Now that Doug was located we headed over to Kel’s for Beer & Oyster Brunch. Yummy deliciousness ensued. (Note the boy in the blue shirt. That’s Kellan’s brother Patrick. He comes for this weekend every year. He’s an excellent time.)

By 2pm we were into the Festival, enjoying the music and desperately searching for the margaritas tent. Bingo! Danny not only found the bar, but also the heaviest handed bartender!

SIDE NOTE: At last year’s Beer & Oyster, Danny and I didn’t make it past 3pm. Around 2:30 I was asked to leave the festival after attempting to order a margarita from the bartender who was passing out free shots of tequila. On our way home I discovered a bench to rest on. After looking at the below picture, it’s no wonder I was asked to leave.

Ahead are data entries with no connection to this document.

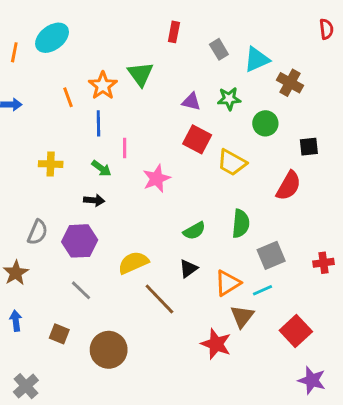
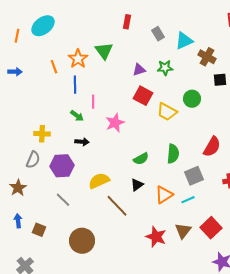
purple triangle: (191, 102) -> (139, 70), turned -32
green circle: (265, 123) -> (192, 99), moved
black square: (309, 147) -> (220, 80), moved
yellow cross: (51, 164) -> (42, 134), moved
red semicircle: (289, 186) -> (212, 147), moved
black arrow: (94, 200) -> (82, 142), moved
brown triangle: (242, 316) -> (183, 231), moved
brown square: (59, 334) -> (39, 230), moved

This year, I made it the whole day…

It definitely got a little cold, but we waited it out to hear the first couple Cake songs. At this point the wind was chilly, but we were toasty…for example:

Milo challenged a five year old hippie child to a hula hoop contest. Milo was beat in less than one minute.

The annual pyramid came and went quite quickly…

We determined “Blueblockers” make you feel ten times more drunk than you already are… (To purchase your own pair, click here.)

We headed to Paxti’s for some pizza goodness post festival. On our way there we ran into a park, some slutty women Danny and Doug stalked for a bit and met new friends…

At Paxti’s we managed to make quite the scene. Someone ordered three 12-packs of PBR, which the group then proceeded to shotgun on the street. We tend to keep it classy wherever we go. (Please note Kellan has morphed to Bel at this point in the day. I’m sure she blames her brother’s terrible influence.)

I’d say only a couple ounces of dignity were lost at this year’s Beer & Oyster Festival. Looking forward to Union Street and North Beach Festival in June!!

PS Check out this judging baby. This little biatch stared me down for a solid five minutes. Seriously?!